30-Day Readmissions Rule Under Two-Pronged Attack
Five months before Medicare's hospital readmission penalties take effect, two groups of authors say Congress and the government are taking the wrong approach.
Although the authors make different points, each says that the regulation, embedded in the Affordable Care Act, won't accomplish its intent. Both are published in Perspectives in Thursday's New England Journal of Medicine.
"Policymakers' emphasis on 30-day readmissions is misguided for three reasons," says one article "Thirty-Day Readmissions—Truth or Consequences," by Karen Joynt, MD, and Ashish Jha, MD, of the Harvard School of Public Health.
- Preventability. Only a small portion of readmissions up to 30 days after discharge are preventable, patient and community factors—like poor mental health or poor social support and poverty—drive much of what impacts readmissions and high rates of readmissions may in fact mean better quality of care.

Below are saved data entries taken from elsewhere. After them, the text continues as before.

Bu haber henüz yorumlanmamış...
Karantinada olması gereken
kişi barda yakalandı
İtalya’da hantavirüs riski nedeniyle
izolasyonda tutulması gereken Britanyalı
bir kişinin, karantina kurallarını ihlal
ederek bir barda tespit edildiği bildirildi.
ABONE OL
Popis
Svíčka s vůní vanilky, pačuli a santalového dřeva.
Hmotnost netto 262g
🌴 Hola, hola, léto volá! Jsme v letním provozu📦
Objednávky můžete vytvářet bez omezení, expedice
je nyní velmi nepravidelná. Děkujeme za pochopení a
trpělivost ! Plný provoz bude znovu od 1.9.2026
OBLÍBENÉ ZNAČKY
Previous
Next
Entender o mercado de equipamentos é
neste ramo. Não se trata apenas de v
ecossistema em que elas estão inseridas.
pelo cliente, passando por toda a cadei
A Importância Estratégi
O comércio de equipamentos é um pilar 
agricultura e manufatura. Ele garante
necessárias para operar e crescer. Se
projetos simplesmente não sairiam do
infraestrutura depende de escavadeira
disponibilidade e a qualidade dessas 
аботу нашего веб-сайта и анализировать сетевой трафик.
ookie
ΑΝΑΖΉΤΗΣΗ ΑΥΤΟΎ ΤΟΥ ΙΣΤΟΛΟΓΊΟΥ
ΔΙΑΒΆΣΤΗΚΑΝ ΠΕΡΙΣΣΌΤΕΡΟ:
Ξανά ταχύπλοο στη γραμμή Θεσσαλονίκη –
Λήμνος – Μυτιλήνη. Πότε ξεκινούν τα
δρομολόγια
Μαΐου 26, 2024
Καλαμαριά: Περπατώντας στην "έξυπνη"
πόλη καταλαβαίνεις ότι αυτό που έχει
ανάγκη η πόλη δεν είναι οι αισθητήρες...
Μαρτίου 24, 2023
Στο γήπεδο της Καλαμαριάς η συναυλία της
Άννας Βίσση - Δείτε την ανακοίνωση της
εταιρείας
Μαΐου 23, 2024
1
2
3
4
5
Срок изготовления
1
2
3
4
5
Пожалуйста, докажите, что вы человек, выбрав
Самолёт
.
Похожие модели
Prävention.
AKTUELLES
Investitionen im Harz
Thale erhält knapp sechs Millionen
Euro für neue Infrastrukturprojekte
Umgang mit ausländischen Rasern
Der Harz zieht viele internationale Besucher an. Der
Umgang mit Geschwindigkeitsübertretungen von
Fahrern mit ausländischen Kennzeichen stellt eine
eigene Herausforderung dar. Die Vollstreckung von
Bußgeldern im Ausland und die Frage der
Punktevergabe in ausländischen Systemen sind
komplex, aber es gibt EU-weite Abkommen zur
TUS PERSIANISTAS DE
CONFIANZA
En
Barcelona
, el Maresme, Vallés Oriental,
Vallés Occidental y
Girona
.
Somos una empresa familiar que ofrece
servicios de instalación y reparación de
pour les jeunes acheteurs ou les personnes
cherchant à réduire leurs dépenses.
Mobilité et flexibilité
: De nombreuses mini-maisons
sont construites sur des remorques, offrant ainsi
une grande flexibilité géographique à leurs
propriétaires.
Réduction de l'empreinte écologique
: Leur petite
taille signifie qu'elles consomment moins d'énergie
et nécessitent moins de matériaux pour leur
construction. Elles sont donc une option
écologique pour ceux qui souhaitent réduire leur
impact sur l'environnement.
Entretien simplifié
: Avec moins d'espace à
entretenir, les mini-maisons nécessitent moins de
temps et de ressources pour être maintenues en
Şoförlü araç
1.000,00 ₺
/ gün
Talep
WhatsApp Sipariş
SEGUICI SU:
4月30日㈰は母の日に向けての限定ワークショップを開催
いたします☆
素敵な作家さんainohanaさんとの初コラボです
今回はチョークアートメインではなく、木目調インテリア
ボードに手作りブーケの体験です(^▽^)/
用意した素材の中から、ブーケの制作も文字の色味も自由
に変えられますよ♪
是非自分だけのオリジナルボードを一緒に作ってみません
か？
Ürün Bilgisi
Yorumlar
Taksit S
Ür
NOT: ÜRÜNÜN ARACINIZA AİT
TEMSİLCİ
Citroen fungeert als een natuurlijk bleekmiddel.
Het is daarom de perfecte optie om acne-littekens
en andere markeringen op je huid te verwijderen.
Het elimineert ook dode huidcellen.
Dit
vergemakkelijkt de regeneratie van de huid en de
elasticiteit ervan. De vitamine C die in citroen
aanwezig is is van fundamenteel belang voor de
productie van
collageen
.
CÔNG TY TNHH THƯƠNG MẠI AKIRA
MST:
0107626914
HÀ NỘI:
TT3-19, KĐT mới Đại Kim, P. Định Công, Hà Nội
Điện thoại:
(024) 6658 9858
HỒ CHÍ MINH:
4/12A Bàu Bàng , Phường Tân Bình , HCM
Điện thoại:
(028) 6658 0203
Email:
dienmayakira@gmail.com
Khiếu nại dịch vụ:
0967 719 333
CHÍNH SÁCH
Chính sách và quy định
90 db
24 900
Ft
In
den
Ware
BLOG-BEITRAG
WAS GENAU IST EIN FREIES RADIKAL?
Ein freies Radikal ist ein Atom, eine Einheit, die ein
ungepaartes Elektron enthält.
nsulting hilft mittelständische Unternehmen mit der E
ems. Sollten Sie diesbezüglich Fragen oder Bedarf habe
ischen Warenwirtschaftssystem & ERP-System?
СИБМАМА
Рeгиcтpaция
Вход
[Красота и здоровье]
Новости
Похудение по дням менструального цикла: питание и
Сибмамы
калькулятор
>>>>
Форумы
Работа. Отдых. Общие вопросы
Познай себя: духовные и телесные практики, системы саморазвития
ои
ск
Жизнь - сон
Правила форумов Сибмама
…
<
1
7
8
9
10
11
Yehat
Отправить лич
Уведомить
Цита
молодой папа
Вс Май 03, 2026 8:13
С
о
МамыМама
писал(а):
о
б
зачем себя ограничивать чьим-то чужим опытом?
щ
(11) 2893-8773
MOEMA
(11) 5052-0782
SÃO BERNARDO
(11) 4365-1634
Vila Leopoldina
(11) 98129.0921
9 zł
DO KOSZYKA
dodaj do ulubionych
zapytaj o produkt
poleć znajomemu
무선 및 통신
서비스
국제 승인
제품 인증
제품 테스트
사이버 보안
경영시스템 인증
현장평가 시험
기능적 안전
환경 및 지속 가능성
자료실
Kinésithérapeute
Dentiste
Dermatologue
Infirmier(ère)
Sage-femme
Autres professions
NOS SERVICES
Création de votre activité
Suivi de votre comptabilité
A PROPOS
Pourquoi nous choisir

- There are better policies to effect lower readmissions.
- Hospitals may spend energy on reducing readmissions at the expense of efforts to improve patient safety and other quality improvement projects.
Finally, Joynt and Jha wrote, very few of the millions of readmissions being targeted are actually preventable, ranging from at best 59%, but more realistically 12% when clinical data was obtained.